Source: ECSM_Official on Bilibili
Meanwhile, the six-core CPU hits almost 91⁰C under a stress test, drawing nearly 110 watts. Enthusiastic Citizens doesn't elaborate on what kind of cooling he was using, but he does say "to be honest, the performance is really good." Indeed, even if they're thermally throttling, we'd still expect sixteen Zen 4 cores at just under 5 GHz to be screaming-fast.
The thing is, it may actually be possible to keep temperatures under control while maintaining high clock rates. Twitter leaker 포시포시, better known as @harukaze5719, posted up a two-part image showing temperatures, power draw, and clock rates for a Ryzen 5 7600X under the AIDA64 stress test.
On the left side, you can see the CPU in stock operation—under a full load, it's running at 5.05 GHz and pulling over 120 watts while running at 93⁰C—even worse than Mr. Citizens' data above.
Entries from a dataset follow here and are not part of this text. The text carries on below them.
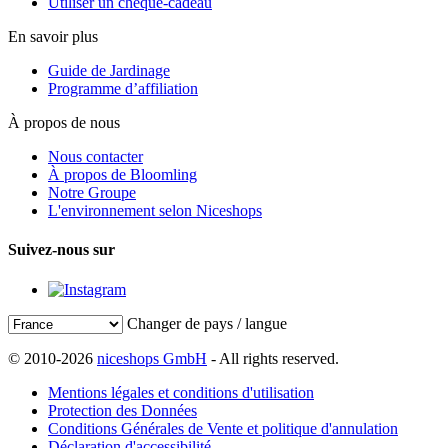
Utiliser un chèque-cadeau
En savoir plus
Guide de Jardinage
Programme d’affiliation
À propos de nous
Nous contacter
À propos de Bloomling
Notre Groupe
L'environnement selon Niceshops
Suivez-nous sur
Changer de pays / langue
© 2010-2026
niceshops GmbH
- All rights reserved.
Mentions légales et conditions d'utilisation
Protection des Données
Conditions Générales de Vente et politique d'annulation
Déclaration d'accessibilité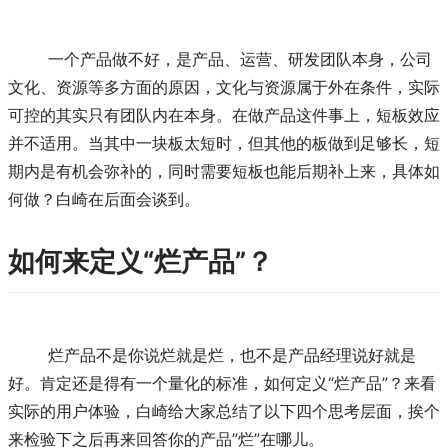
	一个产品做不好，是产品、运营、研发团队本身，公司
文化、资源等多方面的原因，文化与资源属于外在条件，实际
可控的其实只有团队内在本身。在做产品这件事上，短板效应
并不适用。当其中一块板太短时，但其他的板做到足够长，短
期内是有机会弥补的，同时需要短板也能后期补上来，具体如
何做？白崎在后面会谈到。
如何来定义“烂产品”？
	烂产品不是你说烂就是烂，也不是产品经理说好就是
好。肯定还是得有一个量化的标准，如何定义“烂产品”？来看
实际的用户体验，白崎给大家总结了以下四个思考层面，挨个
来检验下之后再来回答你的产品”烂”在哪儿。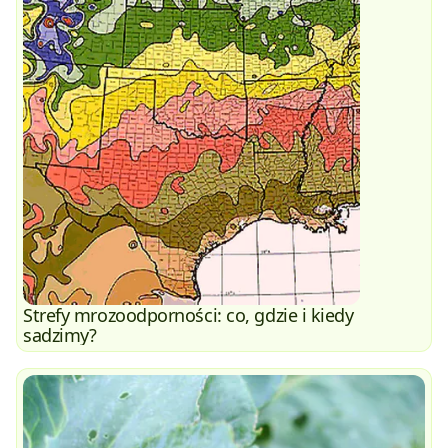
Strefy mrozoodporności: co, gdzie i kiedy
sadzimy?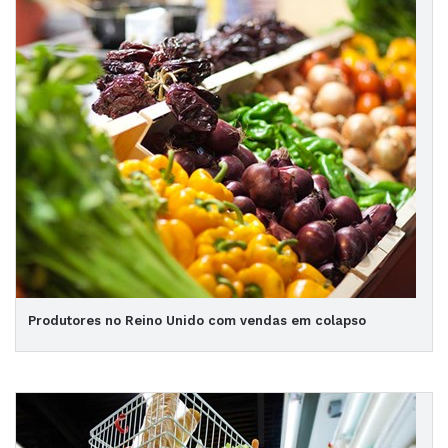
Produtores no Reino Unido com vendas em colapso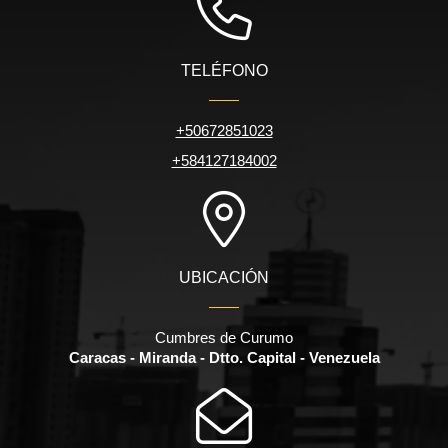
TELÉFONO
+50672851023
+584127184002
UBICACIÓN
Cumbres de Curumo
Caracas - Miranda - Dtto. Capital - Venezuela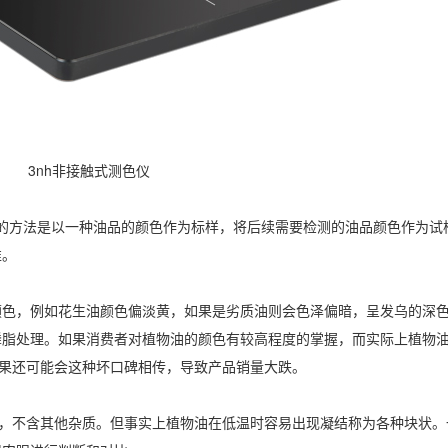
3nh非接触式测色仪
简单的方法是以一种油品的颜色作为标样，将后续需要检测的油品颜色作为试
准。
颜色，例如花生油颜色偏淡黄，如果是劣质油则会色泽偏暗，呈发乌的深
磷脂处理。如果消费者对植物油的颜色有较高程度的掌握，而实际上植物
结果还可能会这种坏口碑相传，导致产品销量大跌。
的，不含其他杂质。但事实上植物油在低温时容易出现凝结称为各种块状。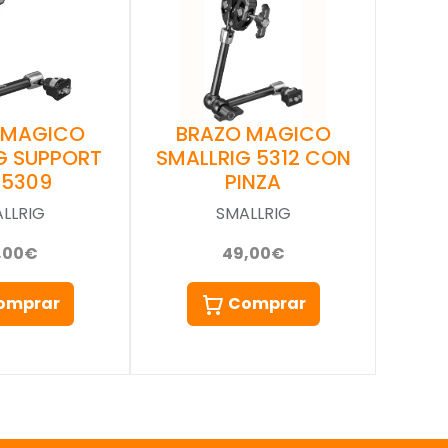
 MAGICO
BRAZO MAGICO
G SUPPORT
SMALLRIG 5312 CON
) 5309
PINZA
LLRIG
SMALLRIG
,00€
49,00€
omprar
Comprar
However, after an unspecified manual core voltage tweak, the leaker has the chip drawing barely half the power (68W) and running at just 57⁰C while maintaining the same clock rate.
These kinds of undervolting results haven't been seen since the days of AMD's Vega and Hawaii GPUs, both of which responded extremely well to undervolting. These GPUs would often actually run higher clocks while undervolted due to the reduction in heat output. The same thing may be possible with Zen 4 according to the leaker, who writes that "there is a lot of CLK/temp headroom."
Both ECSM_Official and @harukaze5719 seem to believe that these results are anomalous and could result from either the usage of pre-release sample silicon or early firmware. If it's the latter, well, there's still nearly four weeks until the release of these CPUs. It's possible that AMD could resolve or reduce the issue with firmware updates in that time. Either way, enthusiasts should probably get ready to carefully tune the voltage of their Ryzen 7000 CPUs if they want the maximum performance.